Potencial para la valorización energética en la industria
La posibilidad de utilizar calor residual como fuente de energía resulta especialmente relevante para industrias intensivas en consumo energético. Desde la perspectiva de la economía circular, esta estrategia permitiría valorizar flujos energéticos actualmente infrautilizados y mejorar la eficiencia global de los procesos productivos.
Además, los investigadores señalan que la producción descentralizada de hidrógeno podría reducir la necesidad de grandes infraestructuras de transporte y almacenamiento, uno de los principales desafíos para la expansión de esta fuente energética.
El avance se sustenta en el uso de una familia de materiales conocidos como perovskitas, capaces de absorber y liberar oxígeno dentro de su estructura cristalina.

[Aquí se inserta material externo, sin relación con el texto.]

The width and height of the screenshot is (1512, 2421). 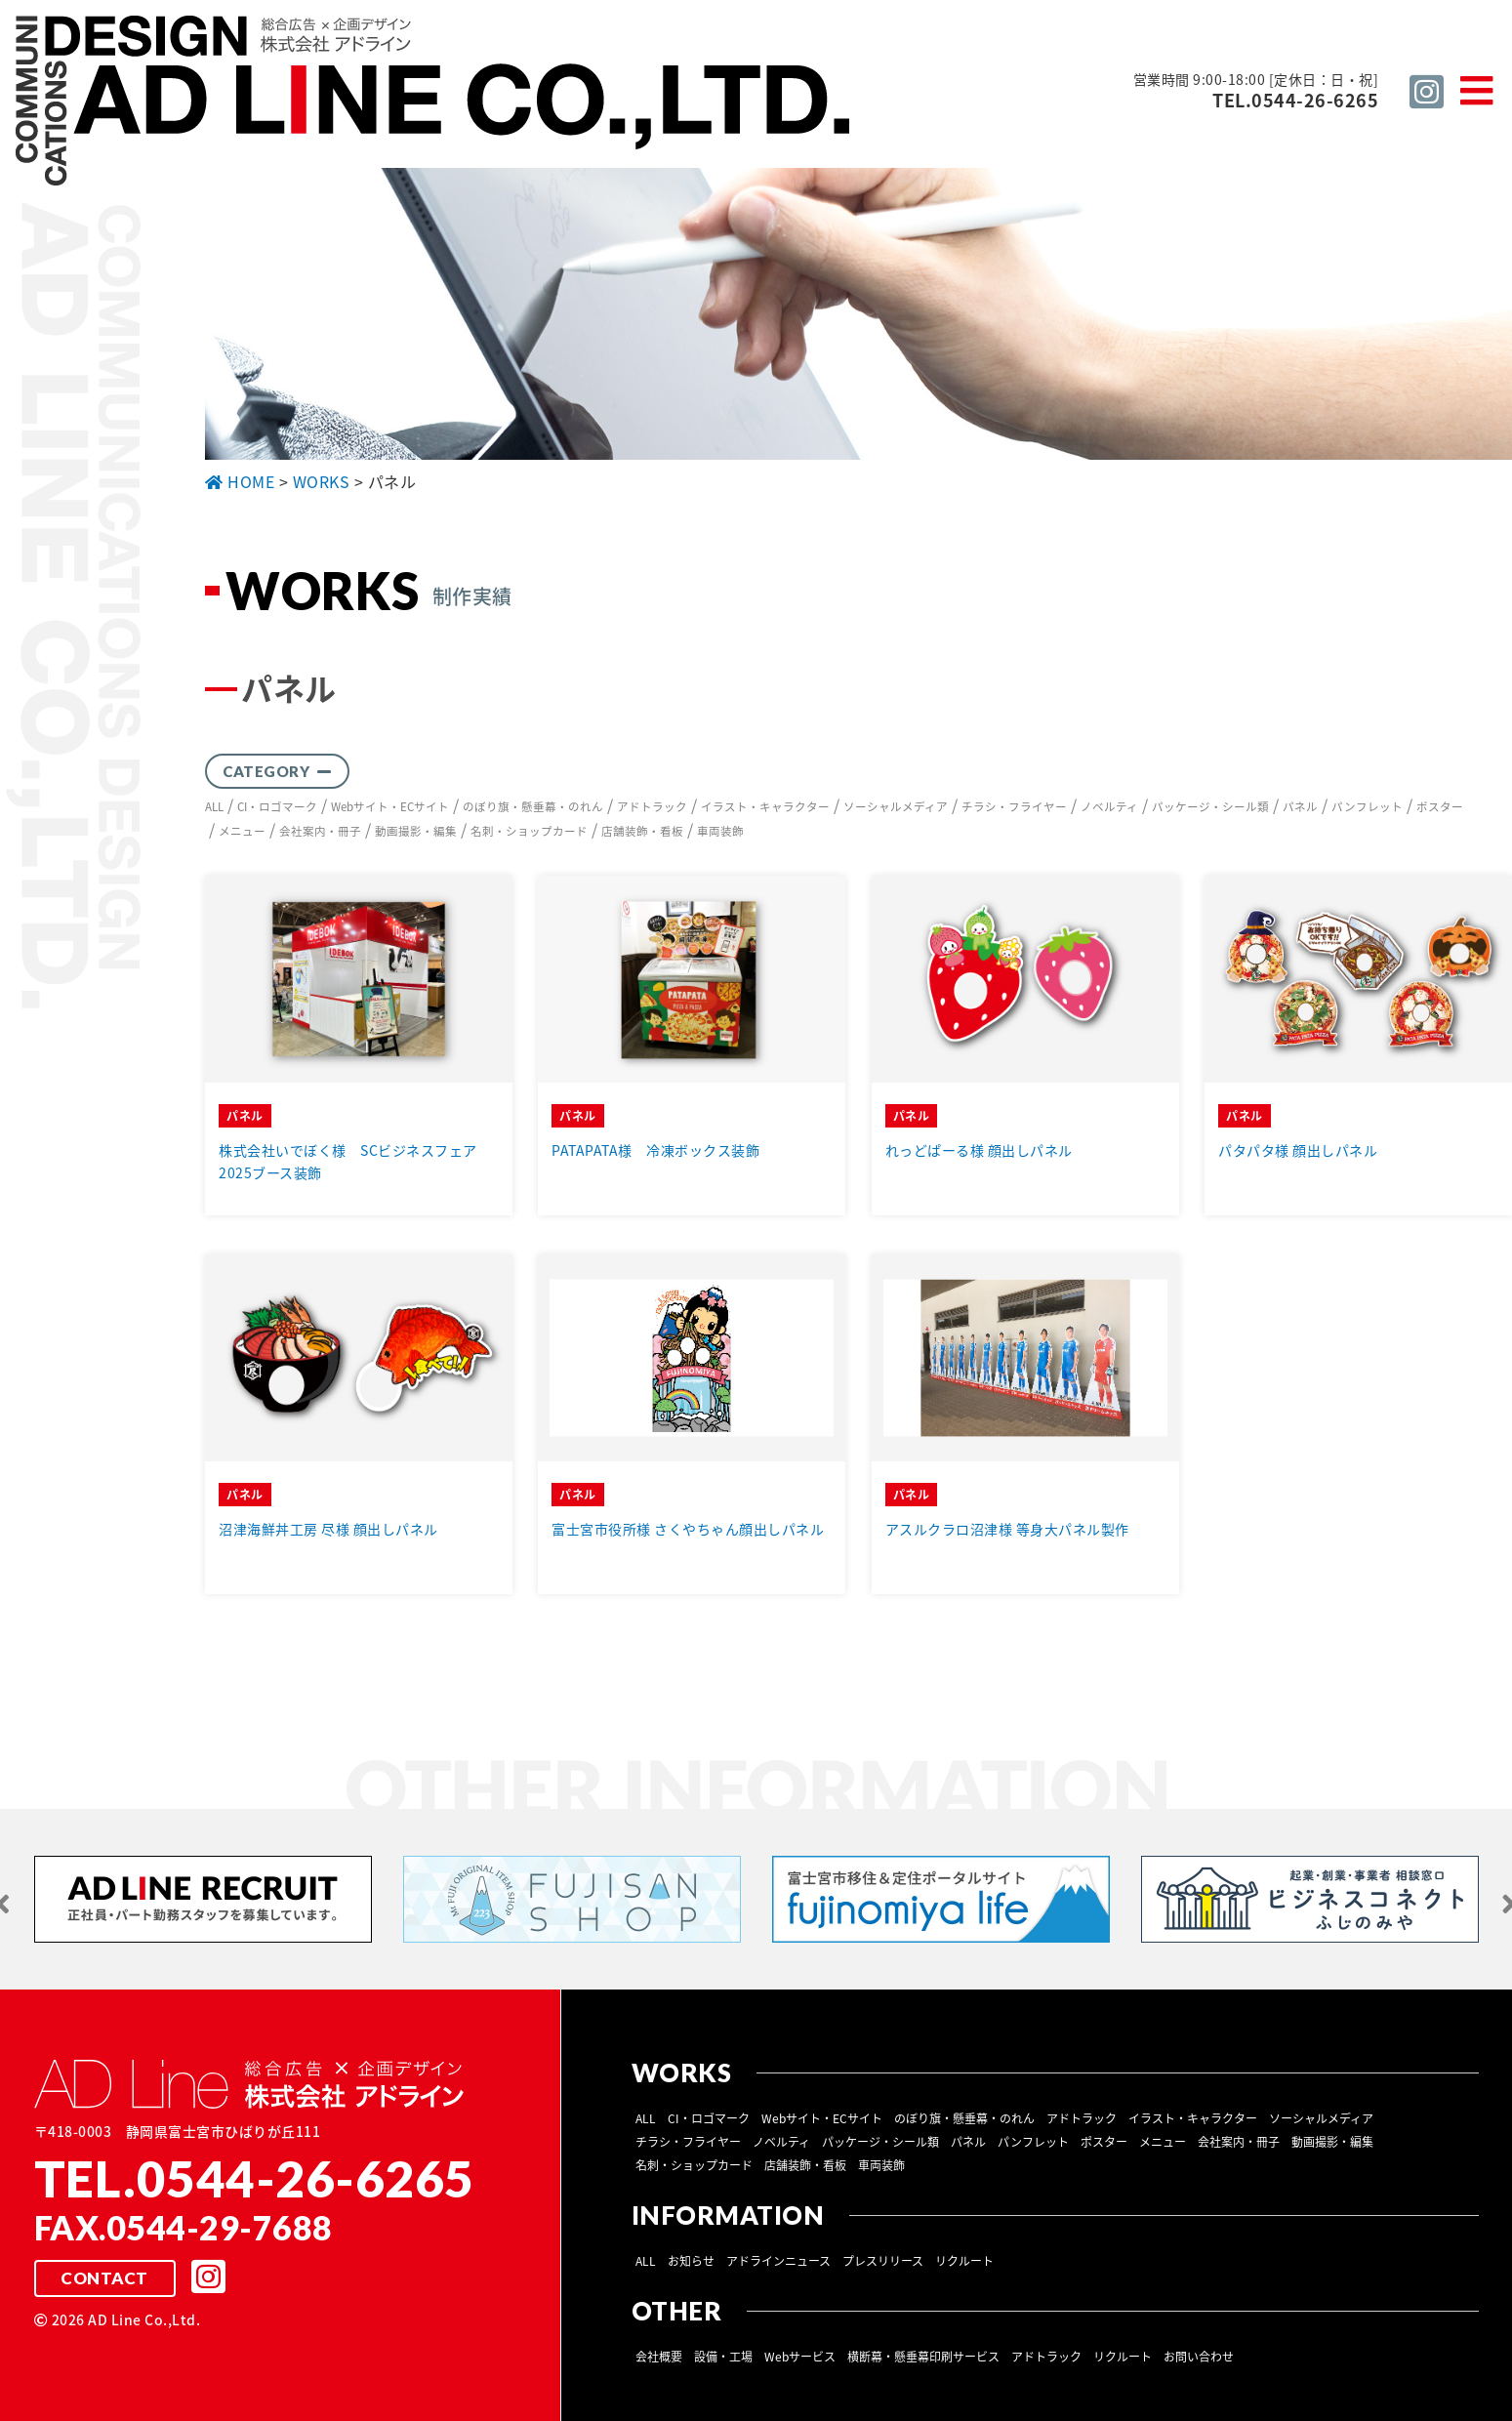 What do you see at coordinates (1217, 806) in the screenshot?
I see `パッケージ・シール類` at bounding box center [1217, 806].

El equipo se centró en una variante denominada BNCF, compuesta por bario, niobio, calcio y hierro.
Según el estudio, estos materiales presentan varias ventajas frente a otros catalizadores avanzados: están formados por elementos relativamente abundantes, no requieren procesos complejos de fabricación y no contienen componentes tóxicos.
Durante las pruebas, una de las formulaciones desarrolladas, denominada BNCF100, mantuvo su capacidad de producción de hidrógeno durante diez ciclos consecutivos de operación sin mostrar alteraciones estructurales significativas, lo que apunta a una elevada estabilidad del material.
Competencia con el hidrógeno verde y azul
El equipo investigador también realizó una evaluación preliminar de viabilidad económica. Los resultados sugieren que esta tecnología podría producir hidrógeno a costes inferiores a los asociados tanto al hidrógeno verde obtenido mediante electrólisis como al hidrógeno azul producido a partir de gas natural con captura y almacenamiento de carbono.
Las ventajas económicas serían especialmente relevantes en regiones con abundancia de energía renovable de bajo coste y con una importante presencia industrial capaz de suministrar calor residual.
Actualmente, cerca del 95% del hidrógeno que se produce en el mundo sigue obteniéndose a partir de combustibles fósiles. Por ello, el desarrollo de alternativas capaces de reducir costes y aprovechar recursos energéticos desaprovechados se considera una de las claves para acelerar la descarbonización de sectores industriales difíciles de electrificar.
«Nuestro trabajo ha demostrado la capacidad de un nuevo catalizador para producir cantidades significativas de hidrógeno a temperaturas relativamente bajas y, además, los análisis preliminares indican que puede ser una alternativa competitiva frente a las rutas convencionales de producción», señala Ding.
La Universidad de Birmingham ha iniciado ya los trámites para proteger la tecnología mediante patente y trabaja en su futura transferencia industrial en Reino Unido y Europa.